-- Task statement --
Only the line with "generalized eigenval" and the lines after it, to the end of the data, should appear in the answer, each reproduced exactly.

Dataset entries
=== Begin Enclosure ===

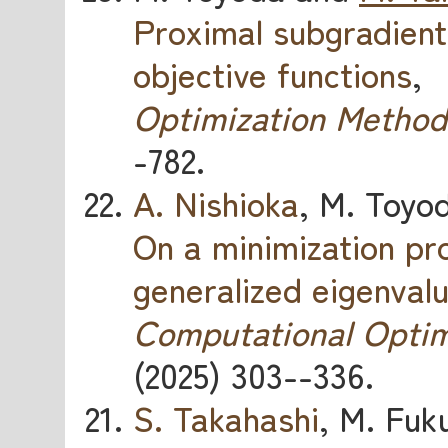
Proximal subgradient
objective functions
,
Optimization Method
-782.
A. Nishioka
, M. Toyo
On a minimization p
generalized eigenval
Computational Optim
(2025) 303--336.
S. Takahashi
, M. Fuk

=== End Enclosure ===

-- Exercise answer --
generalized eigenval
Computational Optim
(2025) 303--336.
S. Takahashi
, M. Fuk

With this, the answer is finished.